NOTE: Just as with the "predictor" percentages shown above, all the bowl games are double counted. That's why I'm not reporting a correlation for that plot, there's not enough data.
Expected Scoring Differential vs. Actual Scoring Differential (retro-dictive)
As I noted, an ideal evaluation tool for my rankings would be predictions prior to each week's games, so this isn't perfect. Still, I think it's worth a look. Obviously, I have the data for each game played during the season, and just as I can compare the expected winner and loser of each match-up, I can compare the expected scoring differential to the actual scoring differential (similar to the plot above, but again: these are retro-dictive projections, not predictive). Here's the plot for 2011 (all games, FBS-FBS games double-counted):
That's pretty good, right? Obviously, there's some outliers (That data point just above the "40" and just to the left of the y-axis is BYU's 10-54 defeat by Utah, that data point at (-17, 26) is West Virginia's inexplicable 23-49 loss to Syracuse. Screw the Big East), but the expectations line up fairly well with the reality (the correlation is 0.786).
2012 Season Projections
The formula I've used for my 2012 projections (Adj Off, Def) has been:
67% 2011 Adj Off, Def
33% 2007-10 Adj Off, Def
You may wonder why I put so much emphasis on last year's data. Wouldn't it be better to switch those percentages? What about a weighted average over the last five years (such that more recent data is more heavily weighted in the projections)? And why use 2007 data for 2012 projections? Will I ever find love? All good questions, most of which I've asked myself. And the answer is: that's just what works best, sorry. Also: yes, because you're a wonderful person.
Since I have games scores (and thus rankings) going back several years, I've tested the correlations for 2011 projections against the 2011 actual results. That's the only year I've run, but I think it works well enough as a test case. I've tried weighted averages (such that more recent results are more important), I've tried more or less years back (6 years in the past vs. 5, 4, or 3 years in the past), I've tried giving different weights to the most recent year (since 67% seemed too high to me). Of all of those possible permutations, the best correlations (~0.75) come with using the above formula. I can't really justify changing it then if everything else performs worse, even though I want to.
And I actually run into this problem a lot. I'll have an idea on how to improve the calculations, so I'll save a test sheet and see how an updated formula performs. Sometimes it does improve!
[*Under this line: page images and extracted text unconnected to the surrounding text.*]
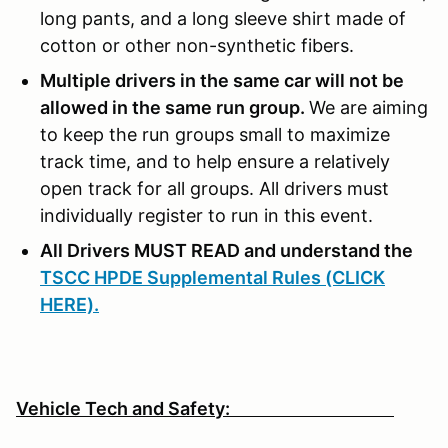
long pants, and a long sleeve shirt made of
cotton or other non-synthetic fibers.
Multiple drivers in the same car will not be
allowed in the same run group.
We are aiming
to keep the run groups small to maximize
track time, and to help ensure a relatively
open track for all groups. All drivers must
individually register to run in this event.
All Drivers MUST READ and understand the
TSCC HPDE Supplemental Rules (CLICK
HERE).
Vehicle Tech and Safety:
Most of the time, even ideas that I think are good and should improve my numbers don't pan out. (Though I think a FUCK CLEMSON adjustment should help, I'll look into that one. Yes, I had to mention it twice.) So it's not just an evaluation process of "eh, looks good.*" I was more than a little disappointed that eliminating overtime scoring didn't have a bigger effect on the correlations than it did. C'est le vie.
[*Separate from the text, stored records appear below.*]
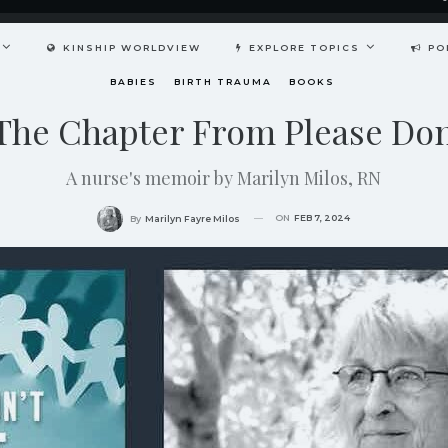
KINSHIP WORLDVIEW
EXPLORE TOPICS
PO
BABIES
BIRTH TRAUMA
BOOKS
he Chapter From Please Don
A nurse's memoir by Marilyn Milos, RN
ON
FEB 7, 2024
By
Marilyn Fayre Milos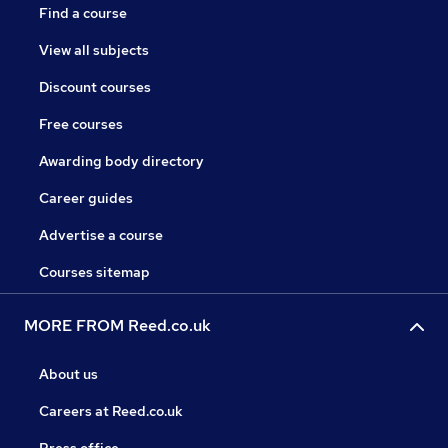
Find a course
View all subjects
Discount courses
Free courses
Awarding body directory
Career guides
Advertise a course
Courses sitemap
MORE FROM Reed.co.uk
About us
Careers at Reed.co.uk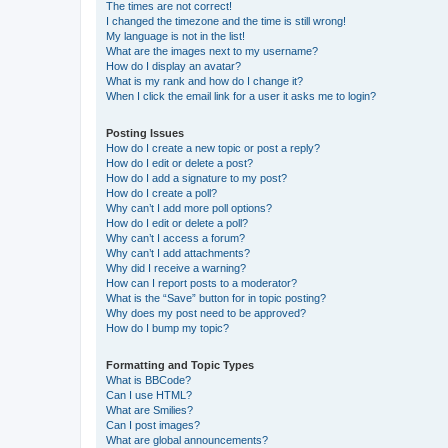
The times are not correct!
I changed the timezone and the time is still wrong!
My language is not in the list!
What are the images next to my username?
How do I display an avatar?
What is my rank and how do I change it?
When I click the email link for a user it asks me to login?
Posting Issues
How do I create a new topic or post a reply?
How do I edit or delete a post?
How do I add a signature to my post?
How do I create a poll?
Why can’t I add more poll options?
How do I edit or delete a poll?
Why can’t I access a forum?
Why can’t I add attachments?
Why did I receive a warning?
How can I report posts to a moderator?
What is the “Save” button for in topic posting?
Why does my post need to be approved?
How do I bump my topic?
Formatting and Topic Types
What is BBCode?
Can I use HTML?
What are Smilies?
Can I post images?
What are global announcements?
*it's mostly a process of "eh, looks good"**
**this is also my process after
not combing my hair in the morning
So... yeah. Just wanted to share that with y'all in case any of you were wondering why I run the numbers how I do. Again, if any of you have any comments, criticism, or suggestions, please let me know! Now let's get back to hating [EVIL RIVAL SCHOOL]. I suggest Notre Dame for commentator unity.